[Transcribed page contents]
++++++
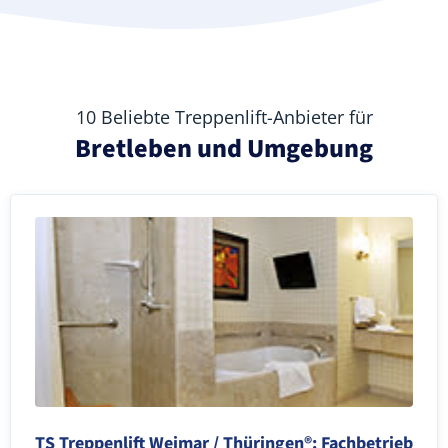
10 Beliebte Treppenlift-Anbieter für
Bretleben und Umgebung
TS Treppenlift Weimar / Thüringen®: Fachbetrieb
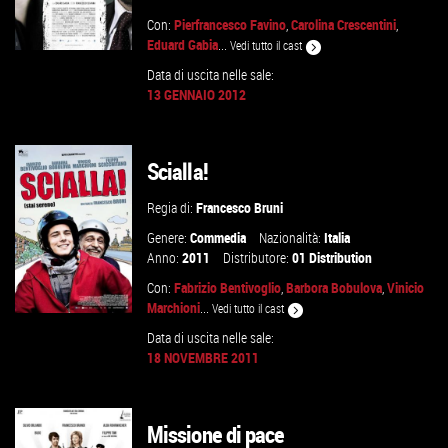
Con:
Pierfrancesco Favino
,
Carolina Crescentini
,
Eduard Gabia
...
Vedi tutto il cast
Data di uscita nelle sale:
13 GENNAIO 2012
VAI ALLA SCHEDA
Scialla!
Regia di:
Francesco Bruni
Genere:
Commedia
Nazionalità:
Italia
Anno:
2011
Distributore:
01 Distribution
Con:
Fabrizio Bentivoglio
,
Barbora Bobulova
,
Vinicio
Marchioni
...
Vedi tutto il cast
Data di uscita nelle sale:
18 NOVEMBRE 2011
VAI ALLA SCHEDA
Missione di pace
++++++
● Task:
Would you give the data above again word for word, skipping any images?

● Solution for this exercise:
10 Beliebte Treppenlift-Anbieter für
Bretleben und Umgebung
TS Treppenlift Weimar / Thüringen®: Fachbetrieb
Con:
Pierfrancesco Favino
,
Carolina Crescentini
,
Eduard Gabia
...
Vedi tutto il cast
Data di uscita nelle sale:
13 GENNAIO 2012
VAI ALLA SCHEDA
Scialla!
Regia di:
Francesco Bruni
Genere:
Commedia
Nazionalità:
Italia
Anno:
2011
Distributore:
01 Distribution
Con:
Fabrizio Bentivoglio
,
Barbora Bobulova
,
Vinicio
Marchioni
...
Vedi tutto il cast
Data di uscita nelle sale:
18 NOVEMBRE 2011
VAI ALLA SCHEDA
Missione di pace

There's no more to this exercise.